Now this has been a fun night!

Met up with Tripper at my assignment for the night: an upper-scale French restaurant that had contacted our service with an unexpected request. The owners wanted to know if their wait staff was being excessively rude to its plus-sized customers. "You expect a little whiffiness in a French restaurant," Tripper whispered as we waited for our reservation to come up. "But this community in particular has a fairly robust population - and no restaurant wants to get a reputation for being size-unfriendly."

We decided I would push things, act the gluttonous stereotype to the hilt, and see if our waiter held his composure. Soon as we were handed our menus, I quickly scanned the appetizer lists and, before our waiter Beau could take a single step back, said, "I'm ready to order appetizers."

"You've been here before?" Beau, an effeminate male with spiked hair, asked.

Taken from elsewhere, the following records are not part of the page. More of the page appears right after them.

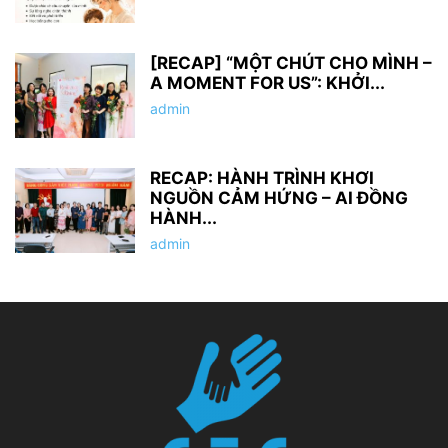
[RECAP] “MỘT CHÚT CHO MÌNH –
A MOMENT FOR US”: KHỞI...
admin
RECAP: HÀNH TRÌNH KHƠI
NGUỒN CẢM HỨNG – AI ĐỒNG
HÀNH...
admin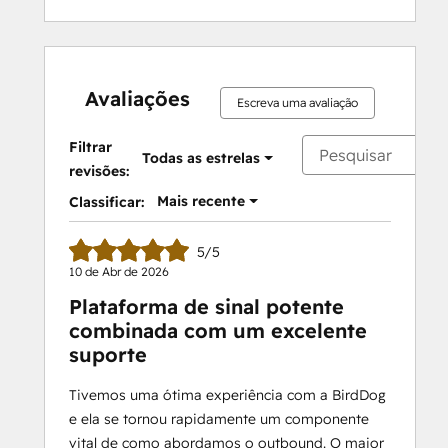
Avaliações
Escreva uma avaliação
Filtrar
Todas as estrelas
revisões:
Mais recente
Classificar:
5/5
10 de Abr de 2026
Plataforma de sinal potente
combinada com um excelente
suporte
Tivemos uma ótima experiência com a BirdDog
e ela se tornou rapidamente um componente
vital de como abordamos o outbound. O maior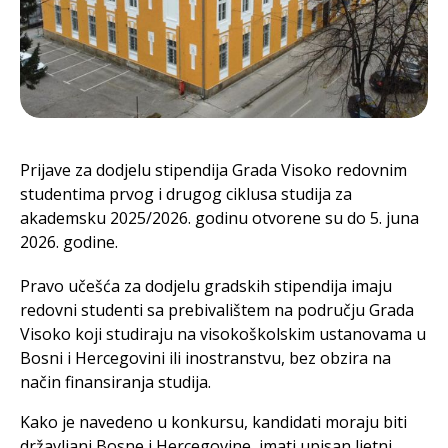
Prijave za dodjelu stipendija Grada Visoko redovnim
studentima prvog i drugog ciklusa studija za
akademsku 2025/2026. godinu otvorene su do 5. juna
2026. godine.
Pravo učešća za dodjelu gradskih stipendija imaju
redovni studenti sa prebivalištem na području Grada
Visoko koji studiraju na visokoškolskim ustanovama u
Bosni i Hercegovini ili inostranstvu, bez obzira na
način finansiranja studija.
Kako je navedeno u konkursu, kandidati moraju biti
državljani Bosne i Hercegovine, imati upisan ljetni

"No," I said. "I just don't take long to make up my mind. So why don't we start with a plate of duck pate, mushroom and escargot fricassee and some pan-seared foie gras?" I then smiled at Tripper across the table. "Would you like anything?"

"Oh no," he grinned back. "I'll just take a little bit of your pate."

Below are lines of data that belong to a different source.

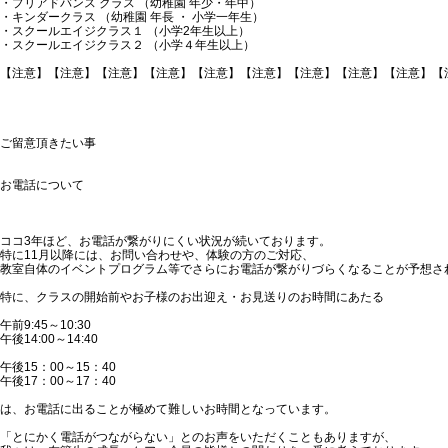
・プリアドバンス クラス （幼稚園 年少・年中）
・キンダークラス （幼稚園 年長 ・ 小学一年生）
・スクールエイジクラス１ （小学2年生以上）
・スクールエイジクラス２ （小学４年生以上）
【注意】【注意】【注意】【注意】【注意】【注意】【注意】【注意】【注意】【
ご留意頂きたい事
お電話について
ココ3年ほど、お電話が繋がりにくい状況が続いております。
特に11月以降には、お問い合わせや、体験の方のご対応、
教室自体のイベントプログラム等でさらにお電話が繋がりづらくなることが予想さ
特に、クラスの開始前やお子様のお出迎え・お見送りのお時間にあたる
午前9:45～10:30
午後14:00～14:40
午後15：00～15：40
午後17：00～17：40
は、お電話に出ることが極めて難しいお時間となっています。
「とにかく電話がつながらない」とのお声をいただくこともありますが、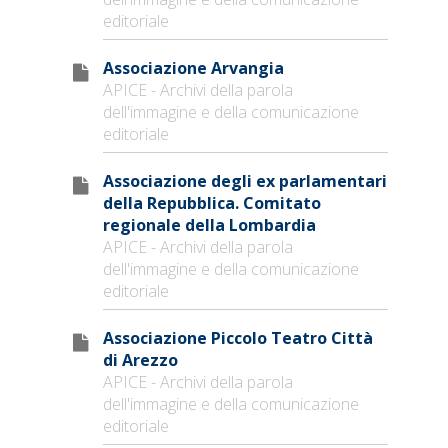
editoriale
Associazione Arvangia
APICE - Archivi della parola
dell'immagine e della comunicazione
editoriale
Associazione degli ex parlamentari
della Repubblica. Comitato
regionale della Lombardia
APICE - Archivi della parola
dell'immagine e della comunicazione
editoriale
Associazione Piccolo Teatro Città
di Arezzo
APICE - Archivi della parola
dell'immagine e della comunicazione
editoriale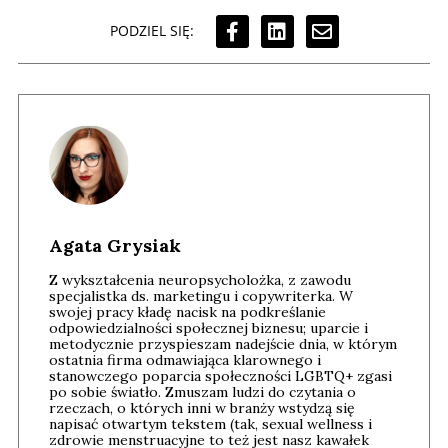
PODZIEL SIĘ:
Agata Grysiak
Z wykształcenia neuropsycholożka, z zawodu
specjalistka ds. marketingu i copywriterka. W
swojej pracy kładę nacisk na podkreślanie
odpowiedzialności społecznej biznesu; uparcie i
metodycznie przyspieszam nadejście dnia, w którym
ostatnia firma odmawiająca klarownego i
stanowczego poparcia społeczności LGBTQ+ zgasi
po sobie światło. Zmuszam ludzi do czytania o
rzeczach, o których inni w branży wstydzą się
napisać otwartym tekstem (tak, sexual wellness i
zdrowie menstruacyjne to też jest nasz kawałek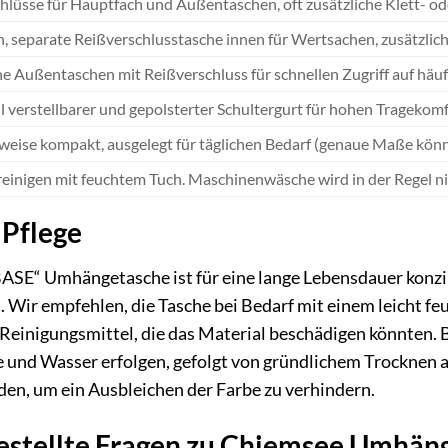
hlüsse für Hauptfach und Außentaschen, oft zusätzliche Klett- od
, separate Reißverschlusstasche innen für Wertsachen, zusätzlich
he Außentaschen mit Reißverschluss für schnellen Zugriff auf häu
ll verstellbarer und gepolsterter Schultergurt für hohen Tragekomf
weise kompakt, ausgelegt für täglichen Bedarf (genaue Maße könne
 reinigen mit feuchtem Tuch. Maschinenwäsche wird in der Regel ni
 Pflege
SE“ Umhängetasche ist für eine lange Lebensdauer konzipi
n. Wir empfehlen, die Tasche bei Bedarf mit einem leicht 
Reinigungsmittel, die das Material beschädigen könnten. 
e und Wasser erfolgen, gefolgt von gründlichem Trocknen a
den, um ein Ausbleichen der Farbe zu verhindern.
estellte Fragen zu Chiemsee Umhän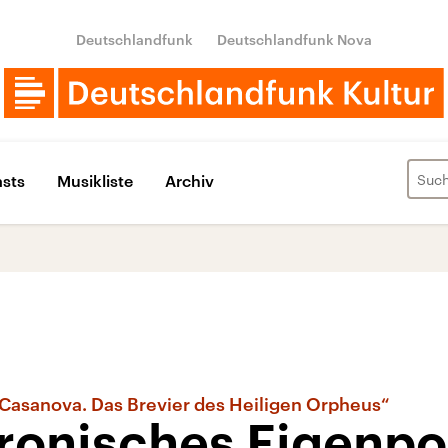
Deutschlandfunk
Deutschlandfunk Nova
sts
Musikliste
Archiv
Casanova. Das Brevier des Heiligen Orpheus“
ironisches Eigenpo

"In that case," I decided, reaching for the basket of baguettes on the table. "Better make it two orders of pate."

Beau took it all in stride, but when he returned with our supply of appetizers, he seemed uncertain where to place each plate. Finally, I gestured to my side of the table and he placed three plates in front of me; the second pate plate he gave to Tripper.

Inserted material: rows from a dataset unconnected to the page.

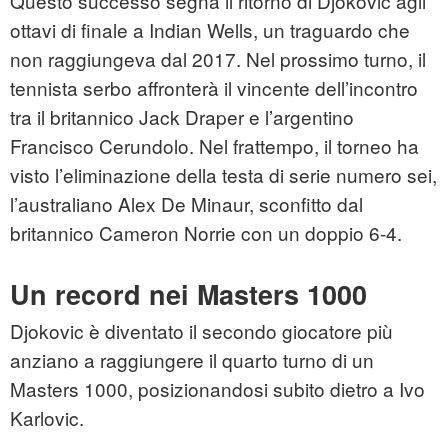
Questo successo segna il ritorno di Djokovic agli
ottavi di finale a Indian Wells, un traguardo che
non raggiungeva dal 2017. Nel prossimo turno, il
tennista serbo affronterà il vincente dell’incontro
tra il britannico Jack Draper e l’argentino
Francisco Cerundolo. Nel frattempo, il torneo ha
visto l’eliminazione della testa di serie numero sei,
l’australiano Alex De Minaur, sconfitto dal
britannico Cameron Norrie con un doppio 6‑4.
Un record nei Masters 1000
Djokovic è diventato il secondo giocatore più
anziano a raggiungere il quarto turno di un
Masters 1000, posizionandosi subito dietro a Ivo
Karlovic.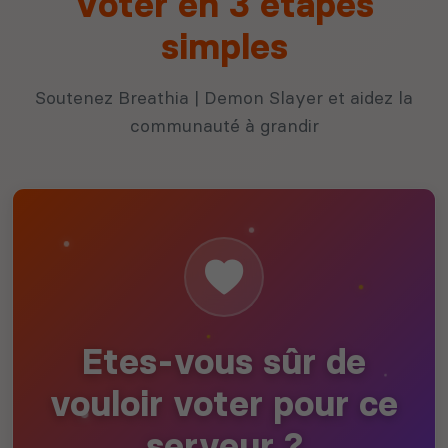
Voter en 3 étapes
simples
Soutenez Breathia | Demon Slayer et aidez la
communauté à grandir
Etes-vous sûr de
vouloir voter pour ce
serveur ?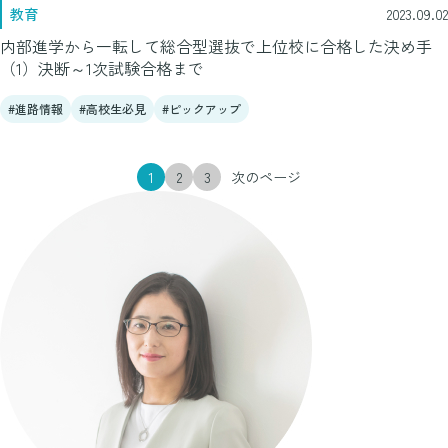
教育
2023.09.02
内部進学から一転して総合型選抜で上位校に合格した決め手
（1）決断～1次試験合格まで
進路情報
高校生必見
ピックアップ
1
2
3
次のページ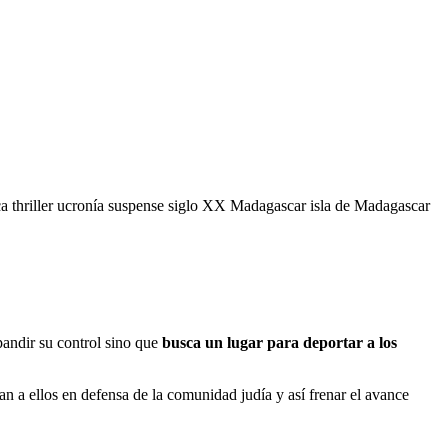
ca
thriller
ucronía
suspense
siglo XX
Madagascar
isla de Madagascar
pandir su control sino que
busca un lugar para deportar a los
an a ellos en defensa de la comunidad judía y así frenar el avance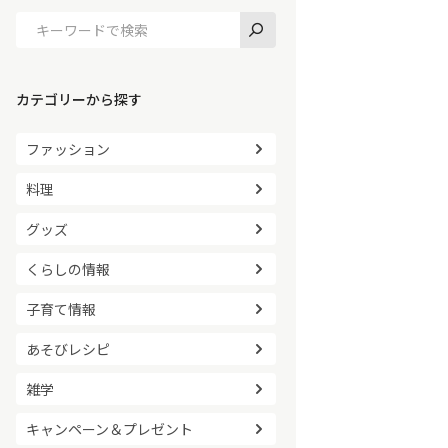
カテゴリーから探す
ファッション
料理
グッズ
くらしの情報
子育て情報
あそびレシピ
雑学
キャンペーン＆プレゼント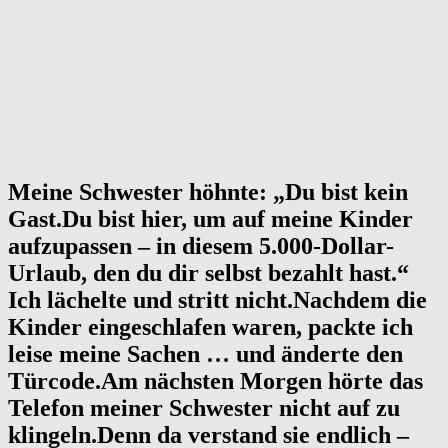
Meine Schwester höhnte: „Du bist kein
Gast.Du bist hier, um auf meine Kinder
aufzupassen – in diesem 5.000-Dollar-
Urlaub, den du dir selbst bezahlt hast.“
Ich lächelte und stritt nicht.Nachdem die
Kinder eingeschlafen waren, packte ich
leise meine Sachen … und änderte den
Türcode.Am nächsten Morgen hörte das
Telefon meiner Schwester nicht auf zu
klingeln.Denn da verstand sie endlich –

"Have you decided what you wish for main course?" he asked, as if unsure that we would even be ordering one.

"It all looks so good," I cooed, between mouthfuls of pate.

"Order more than one item," Tripper advised me. "We can take the leftovers home!"

"What a great idea!" I said, and I pointed to my first choice.

"Balsamic Truffle Marinated Half-Duck," the waiter saw. "A good choice."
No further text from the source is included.